私的図書館

本好き人の365日

『絶望名人 カフカの人生論』

2012-02-15 23:33:35 | 本と日常

ネガティブかポジティブかといえば、ポジティブなことがもてはやされ易い現代。

前を向いて歩こう。
夢をあきらめるな。
日本ガンバレ。

そんな言葉がすぐに思い浮かびます。
でも、いま絶望している人に、そんな言葉が本当に届くのか…
軽い気持ちで口にした励ましの言葉が、かえってその人を傷つけることだって…
言葉って難しいですからね。

ある人には当たり前にできることでも、ある人にとってはすごく困難なこともあります。
健康な人には、階段を一段登るという行為の難しさと苦痛はなかなかわからないものです。


 将来にむかって歩くことは、ぼくにはできません。
 将来にむかってつまずくこと、これはできます。
 いちばんうまくできるのは、倒れたままでいることです。

   ―カフカ―


ものすごく後ろ向きな言葉ですよね♪
今日は『変身』などの名著で知られる作家、フランツ・カフカの言葉を取り上げた、頭木弘樹さんの、

『絶望名人 カフカの人生論』(飛鳥新社)

を読みました。


 カフカはあらゆることに失敗する


小説を書くことが自分の人生だと思いつつ、生涯作家としては認められず、普通のサラリーマンだったカフカ。
体が弱く、不眠症で、父親のせいで自分が歪んでしまったと思いつづけていたカフカ。
結婚したくてしかたがないのに、一生独身だったカフカ。
彼の書いた長編小説はすべて未完です。

始終グチをこぼし、仕事が嫌で、病気や家族のグチを言い続けたカフカ。

そんな彼が残した言葉が、これがとっても面白い♪

成功して大金持ちになったり、立身出世をして名前を残したり、偉人といわれる人々の名言集はたくさんありますが、しょせんは成功者の後付。マネしたからって誰もが彼らのようになれるわけじゃない。
しかし、カフカは誰よりもネガティブに人生をとらえ、失敗に学ばず、自分を変えようともしないで、ただひたすら嘆き続けます。

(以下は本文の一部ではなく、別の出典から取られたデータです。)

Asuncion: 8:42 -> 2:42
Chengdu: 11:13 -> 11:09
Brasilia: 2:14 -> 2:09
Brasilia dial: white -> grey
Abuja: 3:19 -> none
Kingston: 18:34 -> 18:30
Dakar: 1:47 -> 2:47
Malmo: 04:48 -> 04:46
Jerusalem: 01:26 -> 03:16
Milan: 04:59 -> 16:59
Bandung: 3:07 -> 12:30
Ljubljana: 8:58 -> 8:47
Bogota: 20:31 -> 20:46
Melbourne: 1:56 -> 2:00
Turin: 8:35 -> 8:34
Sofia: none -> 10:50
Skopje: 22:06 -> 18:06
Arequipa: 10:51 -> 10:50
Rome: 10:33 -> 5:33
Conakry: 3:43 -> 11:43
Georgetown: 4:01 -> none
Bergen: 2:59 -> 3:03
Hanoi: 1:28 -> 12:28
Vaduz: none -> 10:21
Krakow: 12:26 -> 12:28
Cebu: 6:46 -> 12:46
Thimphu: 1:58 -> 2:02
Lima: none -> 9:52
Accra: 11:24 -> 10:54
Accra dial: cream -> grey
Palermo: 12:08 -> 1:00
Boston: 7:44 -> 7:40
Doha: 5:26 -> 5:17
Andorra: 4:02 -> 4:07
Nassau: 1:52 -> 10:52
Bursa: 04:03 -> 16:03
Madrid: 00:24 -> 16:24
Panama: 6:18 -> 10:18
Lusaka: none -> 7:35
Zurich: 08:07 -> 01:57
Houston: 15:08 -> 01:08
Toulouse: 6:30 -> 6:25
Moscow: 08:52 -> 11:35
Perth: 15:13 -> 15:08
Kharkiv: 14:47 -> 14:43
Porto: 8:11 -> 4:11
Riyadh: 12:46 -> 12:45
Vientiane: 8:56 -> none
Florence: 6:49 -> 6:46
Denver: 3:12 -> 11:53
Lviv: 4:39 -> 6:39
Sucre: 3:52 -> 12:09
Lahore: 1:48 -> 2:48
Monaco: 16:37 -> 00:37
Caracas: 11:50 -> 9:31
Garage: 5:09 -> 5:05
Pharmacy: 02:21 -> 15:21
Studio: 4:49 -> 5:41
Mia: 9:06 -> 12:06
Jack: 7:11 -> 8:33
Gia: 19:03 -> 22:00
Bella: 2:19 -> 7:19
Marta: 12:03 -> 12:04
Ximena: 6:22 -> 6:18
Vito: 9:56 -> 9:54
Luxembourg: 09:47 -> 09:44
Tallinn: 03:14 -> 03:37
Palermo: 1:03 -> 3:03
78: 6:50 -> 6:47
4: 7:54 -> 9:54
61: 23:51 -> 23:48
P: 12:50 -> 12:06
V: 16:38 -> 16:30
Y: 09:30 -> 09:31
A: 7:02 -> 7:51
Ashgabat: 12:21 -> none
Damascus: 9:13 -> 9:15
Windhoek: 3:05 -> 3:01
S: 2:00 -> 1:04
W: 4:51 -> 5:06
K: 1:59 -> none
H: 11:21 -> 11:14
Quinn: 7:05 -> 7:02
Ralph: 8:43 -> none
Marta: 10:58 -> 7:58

人のつまずかないようなところでつまずいてしまう人にしか見えない現実。
生きにくさを感じている者にしか感じられない一日一日の重み。
頑張れといわれても、頑張れない人はたくさんいる…それは、自分の人生の否定でもあるから。

カフカの言葉自体は面白いのですが、この本、文字は少ないし、解説は多いし、そのくせ値段がやたらと高い!
装丁にお金かけすぎなんだよ飛鳥新社!!
水野敬也さんの『夢をかなえるゾウ』くらいペラペラにすればいいのに~

カフカは道端の草の上に寝転んでいる時、知り合いの紳士が立派な馬車に乗って通りすぎていくのをみつけて、「社会的な地位から追い落とされていることの喜び」を感じます。

”弱者”だから見える世界。
ネガティブだからこそ、気付いてしまう、世間がもてはやす価値観や生き方の危うさ、その本当の価値。

なんとなく、太宰治の作品と共通している物を感じました。

…それにしても、値段高いなぁ。